Paper accepted at IJCAI 2026!

Published: 06/15/2026
News

🎉 We’re thrilled to announce that our first paper has been accepted at the IJCAI (International Joint Conferences on Artificial Intelligence) this year!

We are thrilled to share that our paper, "Energy-Regularized Spatial Masking: A Novel Approach to Enhancing Robustness and Interpretability in Vision Models," has been accepted to IJCAI International Joint Conferences on Artificial Intelligence Organization this year!
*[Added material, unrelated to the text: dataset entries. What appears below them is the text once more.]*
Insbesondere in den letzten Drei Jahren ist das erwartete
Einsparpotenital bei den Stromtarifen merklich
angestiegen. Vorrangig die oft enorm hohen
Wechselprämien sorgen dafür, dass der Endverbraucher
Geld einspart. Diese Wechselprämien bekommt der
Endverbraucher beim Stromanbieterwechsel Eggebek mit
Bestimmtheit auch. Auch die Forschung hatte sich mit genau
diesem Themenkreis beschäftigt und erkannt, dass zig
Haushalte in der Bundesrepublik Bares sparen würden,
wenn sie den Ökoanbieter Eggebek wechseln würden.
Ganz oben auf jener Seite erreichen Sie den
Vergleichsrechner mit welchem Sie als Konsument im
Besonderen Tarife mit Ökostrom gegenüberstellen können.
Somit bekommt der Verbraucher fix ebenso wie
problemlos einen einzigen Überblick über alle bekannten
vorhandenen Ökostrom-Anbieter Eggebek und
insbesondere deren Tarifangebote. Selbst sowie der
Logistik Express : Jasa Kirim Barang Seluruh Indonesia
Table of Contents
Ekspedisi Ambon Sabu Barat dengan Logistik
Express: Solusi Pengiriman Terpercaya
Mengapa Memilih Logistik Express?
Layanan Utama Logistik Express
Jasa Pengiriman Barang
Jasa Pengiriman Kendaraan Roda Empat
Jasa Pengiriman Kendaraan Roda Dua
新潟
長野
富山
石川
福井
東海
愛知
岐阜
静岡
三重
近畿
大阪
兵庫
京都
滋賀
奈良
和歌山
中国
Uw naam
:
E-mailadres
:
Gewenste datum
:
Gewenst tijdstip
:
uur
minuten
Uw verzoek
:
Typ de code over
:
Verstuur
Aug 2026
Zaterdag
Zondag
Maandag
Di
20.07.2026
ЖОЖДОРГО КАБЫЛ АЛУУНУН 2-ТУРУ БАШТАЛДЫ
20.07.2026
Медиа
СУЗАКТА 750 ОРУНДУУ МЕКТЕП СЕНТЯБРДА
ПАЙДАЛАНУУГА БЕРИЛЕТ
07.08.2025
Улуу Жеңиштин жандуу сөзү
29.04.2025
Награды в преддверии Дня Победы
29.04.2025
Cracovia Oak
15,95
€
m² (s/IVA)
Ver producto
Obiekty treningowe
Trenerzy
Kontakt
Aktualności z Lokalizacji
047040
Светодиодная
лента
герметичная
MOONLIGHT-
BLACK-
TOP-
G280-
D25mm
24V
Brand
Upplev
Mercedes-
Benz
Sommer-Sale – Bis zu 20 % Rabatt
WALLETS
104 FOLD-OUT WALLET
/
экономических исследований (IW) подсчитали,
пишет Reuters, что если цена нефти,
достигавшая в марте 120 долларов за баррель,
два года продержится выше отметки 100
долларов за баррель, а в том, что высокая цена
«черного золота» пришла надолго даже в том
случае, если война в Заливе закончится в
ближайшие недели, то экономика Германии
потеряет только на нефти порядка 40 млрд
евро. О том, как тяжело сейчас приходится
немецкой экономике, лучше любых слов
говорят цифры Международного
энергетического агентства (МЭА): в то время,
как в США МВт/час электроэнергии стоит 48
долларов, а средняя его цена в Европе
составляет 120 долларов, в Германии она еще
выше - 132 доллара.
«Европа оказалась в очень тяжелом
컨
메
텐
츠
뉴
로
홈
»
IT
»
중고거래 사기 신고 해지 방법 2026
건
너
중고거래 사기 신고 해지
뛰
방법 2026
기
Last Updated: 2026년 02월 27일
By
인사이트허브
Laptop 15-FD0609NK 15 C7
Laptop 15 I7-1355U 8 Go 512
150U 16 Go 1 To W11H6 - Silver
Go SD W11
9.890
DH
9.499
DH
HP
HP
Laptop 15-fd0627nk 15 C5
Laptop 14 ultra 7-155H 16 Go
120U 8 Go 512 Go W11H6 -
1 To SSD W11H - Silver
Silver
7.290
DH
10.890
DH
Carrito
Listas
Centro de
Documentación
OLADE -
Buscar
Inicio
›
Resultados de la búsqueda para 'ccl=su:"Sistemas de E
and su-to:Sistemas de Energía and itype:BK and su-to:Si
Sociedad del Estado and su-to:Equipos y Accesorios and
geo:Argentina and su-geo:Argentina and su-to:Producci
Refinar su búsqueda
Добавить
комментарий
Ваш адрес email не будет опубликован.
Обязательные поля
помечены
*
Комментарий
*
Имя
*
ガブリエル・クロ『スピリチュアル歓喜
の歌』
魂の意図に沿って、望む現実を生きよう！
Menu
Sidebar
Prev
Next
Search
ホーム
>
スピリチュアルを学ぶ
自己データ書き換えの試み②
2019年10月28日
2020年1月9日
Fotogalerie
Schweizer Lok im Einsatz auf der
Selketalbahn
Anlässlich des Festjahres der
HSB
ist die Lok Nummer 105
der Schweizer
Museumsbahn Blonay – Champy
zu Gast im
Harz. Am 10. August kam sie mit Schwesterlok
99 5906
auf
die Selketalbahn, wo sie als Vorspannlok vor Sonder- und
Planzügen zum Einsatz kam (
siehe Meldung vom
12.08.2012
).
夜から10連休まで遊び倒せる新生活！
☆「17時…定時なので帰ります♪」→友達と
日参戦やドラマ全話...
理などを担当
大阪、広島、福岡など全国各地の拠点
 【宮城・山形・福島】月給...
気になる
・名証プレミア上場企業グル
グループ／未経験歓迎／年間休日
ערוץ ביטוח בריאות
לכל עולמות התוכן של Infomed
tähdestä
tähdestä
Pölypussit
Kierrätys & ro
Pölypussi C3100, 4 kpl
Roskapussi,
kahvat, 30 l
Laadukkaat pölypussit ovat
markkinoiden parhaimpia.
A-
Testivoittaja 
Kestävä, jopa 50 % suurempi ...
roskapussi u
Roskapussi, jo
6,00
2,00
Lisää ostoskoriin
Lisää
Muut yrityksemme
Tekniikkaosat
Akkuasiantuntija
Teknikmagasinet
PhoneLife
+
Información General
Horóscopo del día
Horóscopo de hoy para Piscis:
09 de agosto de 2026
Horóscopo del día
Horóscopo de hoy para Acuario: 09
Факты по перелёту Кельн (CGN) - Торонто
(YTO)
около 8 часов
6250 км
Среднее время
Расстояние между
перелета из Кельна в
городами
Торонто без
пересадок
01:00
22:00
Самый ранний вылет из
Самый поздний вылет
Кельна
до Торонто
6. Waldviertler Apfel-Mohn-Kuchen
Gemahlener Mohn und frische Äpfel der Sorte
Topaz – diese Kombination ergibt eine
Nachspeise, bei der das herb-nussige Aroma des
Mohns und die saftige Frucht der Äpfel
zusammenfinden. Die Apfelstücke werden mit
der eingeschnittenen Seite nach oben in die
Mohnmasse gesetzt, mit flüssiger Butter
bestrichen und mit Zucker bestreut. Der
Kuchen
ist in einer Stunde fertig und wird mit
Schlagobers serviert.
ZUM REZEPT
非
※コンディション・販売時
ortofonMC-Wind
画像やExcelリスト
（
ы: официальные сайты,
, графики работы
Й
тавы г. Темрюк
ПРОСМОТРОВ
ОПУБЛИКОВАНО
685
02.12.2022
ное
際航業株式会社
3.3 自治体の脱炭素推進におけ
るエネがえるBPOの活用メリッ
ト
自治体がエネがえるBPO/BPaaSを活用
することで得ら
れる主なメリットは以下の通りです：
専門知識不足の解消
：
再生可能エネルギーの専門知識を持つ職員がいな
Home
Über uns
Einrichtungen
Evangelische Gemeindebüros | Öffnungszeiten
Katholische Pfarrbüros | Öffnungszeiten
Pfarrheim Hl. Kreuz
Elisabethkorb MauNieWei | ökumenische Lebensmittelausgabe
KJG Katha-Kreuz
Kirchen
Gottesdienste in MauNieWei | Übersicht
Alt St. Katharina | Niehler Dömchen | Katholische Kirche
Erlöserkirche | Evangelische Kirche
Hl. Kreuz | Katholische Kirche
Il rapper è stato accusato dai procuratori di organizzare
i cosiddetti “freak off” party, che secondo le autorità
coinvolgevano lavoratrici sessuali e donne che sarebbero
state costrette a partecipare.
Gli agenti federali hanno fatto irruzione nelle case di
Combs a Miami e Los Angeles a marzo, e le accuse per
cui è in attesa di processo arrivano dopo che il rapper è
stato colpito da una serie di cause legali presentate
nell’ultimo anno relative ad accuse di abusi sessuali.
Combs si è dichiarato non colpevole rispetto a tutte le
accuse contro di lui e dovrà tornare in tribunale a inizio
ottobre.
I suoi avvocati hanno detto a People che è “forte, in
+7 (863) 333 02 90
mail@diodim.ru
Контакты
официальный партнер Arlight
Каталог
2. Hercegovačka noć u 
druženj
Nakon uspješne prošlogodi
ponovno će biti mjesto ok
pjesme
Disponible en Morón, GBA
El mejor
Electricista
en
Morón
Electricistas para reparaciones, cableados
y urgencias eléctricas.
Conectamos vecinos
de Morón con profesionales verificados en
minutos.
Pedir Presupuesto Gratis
We discovered that efficient, interpretable visual representations can emerge naturally from a principle of 𝗲𝗻𝗲𝗿𝗴𝘆 𝗺𝗶𝗻𝗶𝗺𝗶𝘇𝗮𝘁𝗶𝗼𝗻. Our approach, 𝗘𝗻𝗲𝗿𝗴𝘆-𝗥𝗲𝗴𝘂𝗹𝗮𝗿𝗶𝘇𝗲𝗱 𝗦𝗽𝗮𝘁𝗶𝗮𝗹 𝗠𝗮𝘀𝗸𝗶𝗻𝗴 (𝗘𝗥𝗦𝗠), reframes feature selection as a differentiable energy problem, assigning each visual token a cost from two competing forces: an intrinsic importance term and a spatial coherence penalty.

𝗞𝗲𝘆 𝗵𝗶𝗴𝗵𝗹𝗶𝗴𝗵𝘁𝘀:
✅ 𝗥𝗼𝗯𝘂𝘀𝘁𝗻𝗲𝘀𝘀: Energy-guided patch removal actually improves accuracy after discarding the highest-energy patches, revealing ERSM as an implicit denoising mechanism.
✅ 𝗜𝗻𝘁𝗲𝗿𝗽𝗿𝗲𝘁𝗮𝗯𝗹𝗲: Produces contiguous, object-aligned spatial masks that isolate semantic regions without any segmentation supervision not post-hoc saliency, but direct projections of the model's decision bottleneck.
✅ 𝗠𝗼𝗱𝗲𝗹 𝗔𝗴𝗻𝗼𝘀𝘁𝗶𝗰: A lightweight, plug-and-play Energy-Mask Layer that drops into standard convolutional backbones without architectural changes.
✅ 𝗘𝗺𝗲𝗿𝗴𝗲𝗻𝘁 𝗦𝗽𝗮𝗿𝘀𝗶𝘁𝘆: No fixed pruning budget, the network autonomously discovers its own information-density equilibrium.